The purpose of this paper is to develop efficient heuristics for determining the route design and inventory management of inbound parts which are delivered for manufacturing, assembly, or distribution operations and for which there is limited storage space. The shipment frequencies and quantities are coordinated with the available storage space and the vehicle capacities.

Two heuristics that generate near optimal solutions are proposed. The first heuristic has an iterative routing phase that maximizes the savings realized by grouping suppliers together into routes without considering the storage constraint and then calculates the pickup frequencies in the second phase to accommodate the storage constraint. The second heuristic iteratively executes a routing and a pickup frequency phase that both account for the storage constraint. A lower bound is also developed as a benchmark for the heuristic solutions.

Near optimal solutions can be obtained in a reasonable amount of time by utilizing information about the amount of storage space in the route design process.

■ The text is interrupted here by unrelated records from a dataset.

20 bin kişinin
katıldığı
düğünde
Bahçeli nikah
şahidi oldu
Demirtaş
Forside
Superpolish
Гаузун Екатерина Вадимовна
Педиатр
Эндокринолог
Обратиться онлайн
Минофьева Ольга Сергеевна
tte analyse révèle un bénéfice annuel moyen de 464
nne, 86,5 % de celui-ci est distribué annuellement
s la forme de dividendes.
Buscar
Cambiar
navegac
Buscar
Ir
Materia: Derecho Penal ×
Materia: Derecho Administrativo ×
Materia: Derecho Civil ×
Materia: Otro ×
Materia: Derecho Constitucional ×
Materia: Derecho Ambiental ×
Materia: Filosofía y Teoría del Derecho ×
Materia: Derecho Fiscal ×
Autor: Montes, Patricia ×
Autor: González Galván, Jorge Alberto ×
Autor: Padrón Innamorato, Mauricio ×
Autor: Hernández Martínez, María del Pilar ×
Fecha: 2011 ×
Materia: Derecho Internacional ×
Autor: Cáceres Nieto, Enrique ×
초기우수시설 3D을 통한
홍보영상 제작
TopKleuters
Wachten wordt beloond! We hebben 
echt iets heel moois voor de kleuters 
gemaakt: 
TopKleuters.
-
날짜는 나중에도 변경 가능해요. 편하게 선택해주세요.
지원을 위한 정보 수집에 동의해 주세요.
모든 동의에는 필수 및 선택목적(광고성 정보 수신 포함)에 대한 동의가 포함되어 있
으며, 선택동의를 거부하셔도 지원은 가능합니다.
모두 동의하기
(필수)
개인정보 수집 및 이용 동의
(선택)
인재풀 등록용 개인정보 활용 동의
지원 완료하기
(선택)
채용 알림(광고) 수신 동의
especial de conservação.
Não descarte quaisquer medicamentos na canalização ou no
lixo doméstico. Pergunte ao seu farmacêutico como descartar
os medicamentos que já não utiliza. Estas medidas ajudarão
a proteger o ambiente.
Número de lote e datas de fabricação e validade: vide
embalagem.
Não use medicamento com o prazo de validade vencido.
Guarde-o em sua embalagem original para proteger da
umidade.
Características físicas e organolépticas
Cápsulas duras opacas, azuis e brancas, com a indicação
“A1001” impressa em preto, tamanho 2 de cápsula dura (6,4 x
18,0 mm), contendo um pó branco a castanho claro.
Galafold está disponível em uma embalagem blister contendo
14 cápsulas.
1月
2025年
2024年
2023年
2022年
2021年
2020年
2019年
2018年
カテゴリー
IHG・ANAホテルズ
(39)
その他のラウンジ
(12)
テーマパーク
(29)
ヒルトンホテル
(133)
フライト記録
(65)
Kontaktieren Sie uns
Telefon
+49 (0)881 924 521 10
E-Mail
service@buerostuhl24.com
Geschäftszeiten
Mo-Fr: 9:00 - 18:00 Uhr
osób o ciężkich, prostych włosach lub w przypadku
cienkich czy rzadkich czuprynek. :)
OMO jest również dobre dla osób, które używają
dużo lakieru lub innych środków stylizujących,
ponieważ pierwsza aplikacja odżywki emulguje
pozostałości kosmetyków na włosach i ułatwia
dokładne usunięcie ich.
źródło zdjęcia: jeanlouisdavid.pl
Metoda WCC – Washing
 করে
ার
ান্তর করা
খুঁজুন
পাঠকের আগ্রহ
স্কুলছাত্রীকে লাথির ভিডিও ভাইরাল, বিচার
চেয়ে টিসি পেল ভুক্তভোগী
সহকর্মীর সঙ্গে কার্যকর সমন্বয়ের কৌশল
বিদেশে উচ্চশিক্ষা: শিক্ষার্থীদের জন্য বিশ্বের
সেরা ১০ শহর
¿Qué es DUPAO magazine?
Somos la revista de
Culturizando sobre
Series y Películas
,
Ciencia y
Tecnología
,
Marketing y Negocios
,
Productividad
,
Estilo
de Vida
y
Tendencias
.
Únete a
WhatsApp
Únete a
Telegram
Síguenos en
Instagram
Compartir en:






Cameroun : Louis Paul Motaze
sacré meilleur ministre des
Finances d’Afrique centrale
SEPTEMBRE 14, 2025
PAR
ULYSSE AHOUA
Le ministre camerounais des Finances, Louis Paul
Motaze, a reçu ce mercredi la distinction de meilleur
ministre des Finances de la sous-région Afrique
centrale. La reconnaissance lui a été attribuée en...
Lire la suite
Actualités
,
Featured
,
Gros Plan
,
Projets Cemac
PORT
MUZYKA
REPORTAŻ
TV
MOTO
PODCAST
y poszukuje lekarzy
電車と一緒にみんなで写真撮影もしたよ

The traditional emphasis on high vehicle utilization in transportation management can lead to inefficient logistics operations by carrying excess inventory or by using longer, less efficient routes. Route formation and pickup quantities at the suppliers are simultaneously considered, as both are important from a logistics standpoint and are interrelated decisions.

The two proposed heuristics dynamically define seed sets such that the solutions to the capacitated concentrator location problem (CCLP) are accurately estimated. This increased accuracy helps in generating near‐optimal solutions in a practical amount of computing time.